Anda di halaman 1dari 2

Puteri Nadiah Octavia

2311418006

Franjour

Suara dari Penyintas Covid-19


Dikurung di sebuah rumah, seorang pria berusaha memenuhi kebutuhan hariannya
dengan bekerja didalam rumah hanya bermodalkan laptop bekas. Tak ayal, dengan
meningkatnya kasus Covid di Indonesia, maka semakin banyak pula penderita yang melakukan
isoman atau isolasi mandiri di rumah masing-masing. Tersisihkan dari masyakarat juga
dipandang sebelah mata, hinaan telah menjadi makanan sehari-harinya. Satu bulan dikurung di
kotak kecil nan sempit, bukanlah waktu yang sebentar baginya untuk bertahan.
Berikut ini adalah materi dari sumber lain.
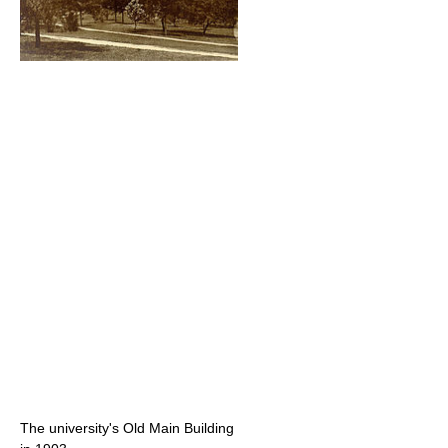
The university's Old Main Building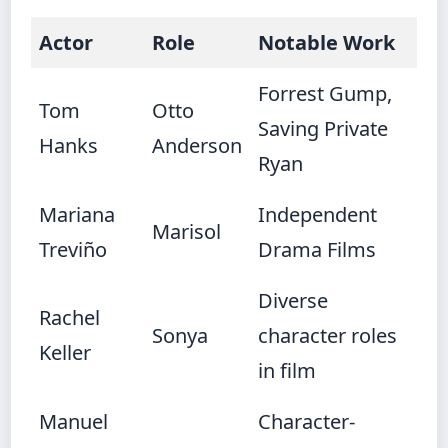
Actor
Role
Notable Work
Forrest Gump,
Tom
Otto
Saving Private
Hanks
Anderson
Ryan
Mariana
Independent
Marisol
Treviño
Drama Films
Diverse
Rachel
Sonya
character roles
Keller
in film
Manuel
Character-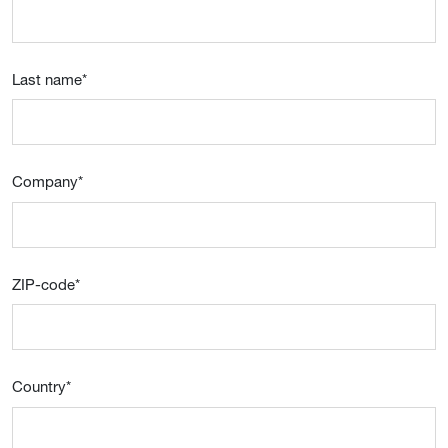
Last name
*
Company
*
ZIP-code
*
Country
*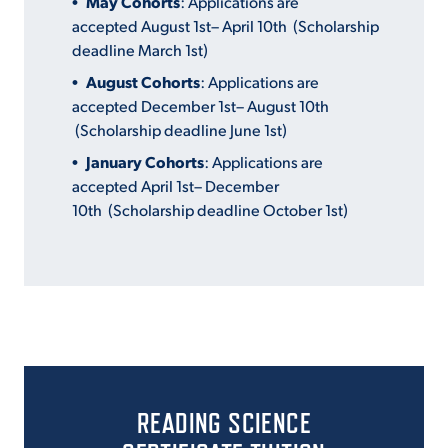
May Cohorts
: Applications are
accepted August 1
st
– April 10
th
(Scholarship
deadline March 1
st
)
August Cohorts
: Applications are
accepted December 1
st
– August 10
th
(Scholarship deadline June 1
st
)
January Cohorts
: Applications are
accepted April 1
st
– December
10
th
(Scholarship deadline October 1
st
)
READING SCIENCE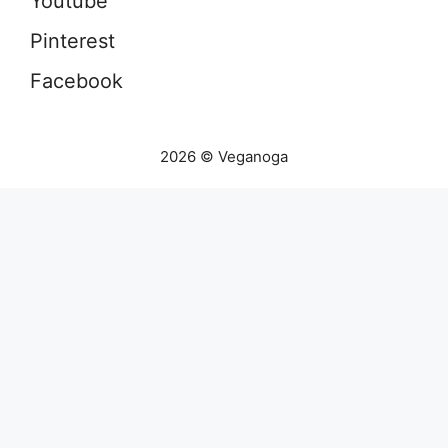
Youtube
Pinterest
Facebook
2026 © Veganoga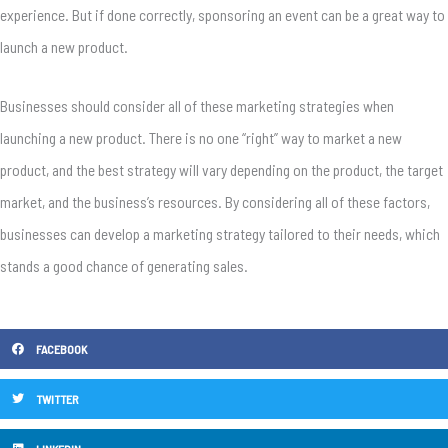
experience. But if done correctly, sponsoring an event can be a great way to
launch a new product.
Businesses should consider all of these marketing strategies when
launching a new product. There is no one “right” way to market a new
product, and the best strategy will vary depending on the product, the target
market, and the business’s resources. By considering all of these factors,
businesses can develop a marketing strategy tailored to their needs, which
stands a good chance of generating sales.
FACEBOOK
TWITTER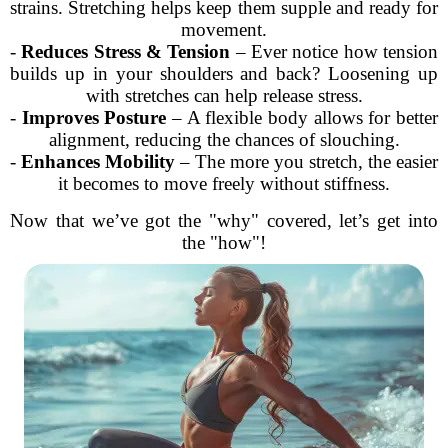
strains. Stretching helps keep them supple and ready for
movement.
-
Reduces Stress & Tension
– Ever notice how tension
builds up in your shoulders and back? Loosening up
with stretches can help release stress.
-
Improves Posture
– A flexible body allows for better
alignment, reducing the chances of slouching.
-
Enhances Mobility
– The more you stretch, the easier
it becomes to move freely without stiffness.
Now that we’ve got the "why" covered, let’s get into
the "how"!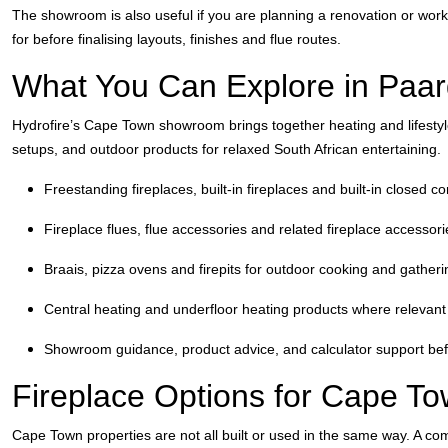
The showroom is also useful if you are planning a renovation or worki
for before finalising layouts, finishes and flue routes.
What You Can Explore in Paar
Hydrofire’s Cape Town showroom brings together heating and lifestyle
setups, and outdoor products for relaxed South African entertaining.
Freestanding fireplaces, built-in fireplaces and built-in closed c
Fireplace flues, flue accessories and related fireplace accessori
Braais, pizza ovens and firepits for outdoor cooking and gather
Central heating and underfloor heating products where relevant 
Showroom guidance, product advice, and calculator support bef
Fireplace Options for Cape 
Cape Town properties are not all built or used in the same way. A c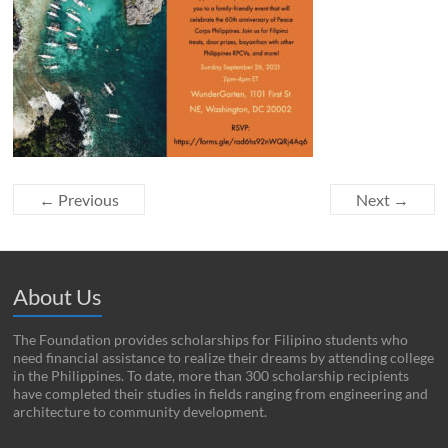
← Previous
Next →
About Us
The Foundation provides scholarships for Filipino students who
need financial assistance to realize their dreams by attending college
in the Philippines. To date, more than 300 scholarship recipients
have completed their studies in fields ranging from engineering and
architecture to community development.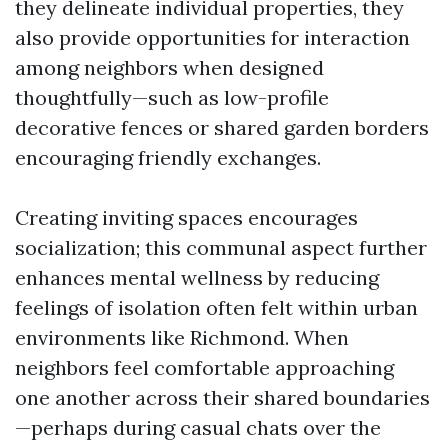
they delineate individual properties, they
also provide opportunities for interaction
among neighbors when designed
thoughtfully—such as low-profile
decorative fences or shared garden borders
encouraging friendly exchanges.
Creating inviting spaces encourages
socialization; this communal aspect further
enhances mental wellness by reducing
feelings of isolation often felt within urban
environments like Richmond. When
neighbors feel comfortable approaching
one another across their shared boundaries
—perhaps during casual chats over the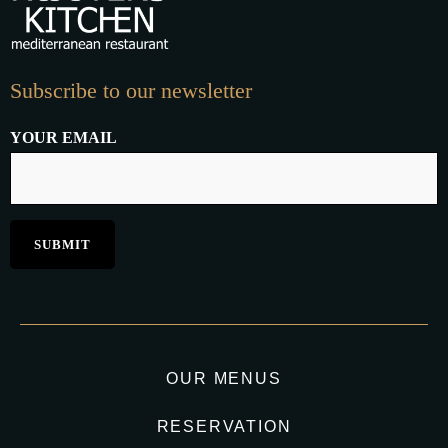
Subscribe to our newsletter
YOUR EMAIL
OUR MENUS
RESERVATION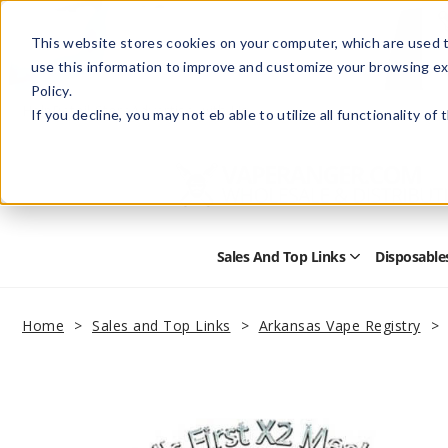
This website stores cookies on your computer, which are used t
use this information to improve and customize your browsing ex
Policy.
Help
Retail Store
Advertise with Us
If you decline, you may not eb able to utilize all functionality of
Sales And Top Links
Disposable
Open
Sales
and
Top
Home
Sales and Top Links
Arkansas Vape Registry
Links
Submenu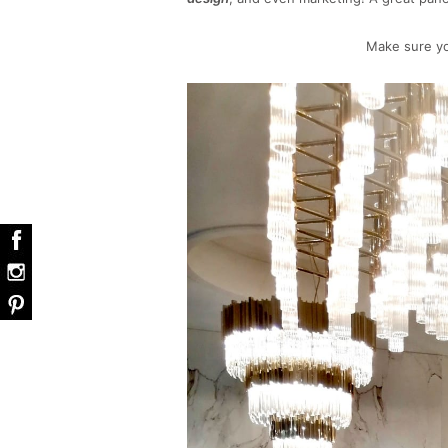
Make sure yo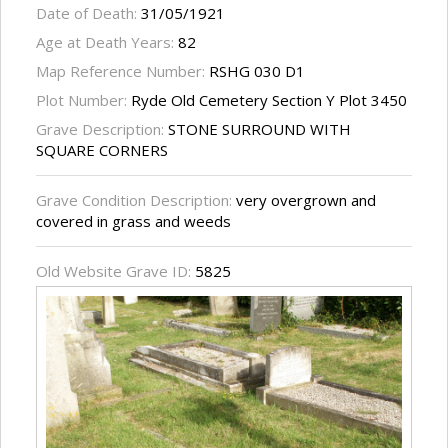
Date of Death:
31/05/1921
Age at Death Years:
82
Map Reference Number:
RSHG 030 D1
Plot Number:
Ryde Old Cemetery Section Y Plot 3450
Grave Description:
STONE SURROUND WITH
SQUARE CORNERS
Grave Condition Description:
very overgrown and
covered in grass and weeds
Old Website Grave ID:
5825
Sosok pria tersebut bernama Suwarto (51). Ayah dari dua anak ini merupakan buruh
pabrik yang sudah puluhan tahun tinggal dipinggiran kota. Merantau dan mengais rezeki di
daerah sekitar kawasan industri menjadi pilihannya. Pria kelahiran 1970 ini, bekerja disebuah
pabrik yang cukup terkenal yang berfokus pada pembuatan Hidrogen Peroxida di Indonesia.

Awal mula ia bisa terdeteksi virus Covid-19 adalah ketika ia dan teman-temannya
bersepeda di wilayah Jakarta. Suwarto memang memiliki hobi bersepeda sejak lama, berbagai
event sepeda baik didalam maupun diluar kota selalu ia ikuti. Hal ini terbukti dari banyaknya
sepeda yang terparkir di halaman rumahnya, yang bergantian ia pakai untuk pergi ke event
tersebut. “Waktu itu, saya sedang libur dan diajak bersepeda oleh teman-teman saya, karena
besoknya harus bekerja, saya wajib melakukan tes PCR, ternyata hasilnya positif” ungkapnya.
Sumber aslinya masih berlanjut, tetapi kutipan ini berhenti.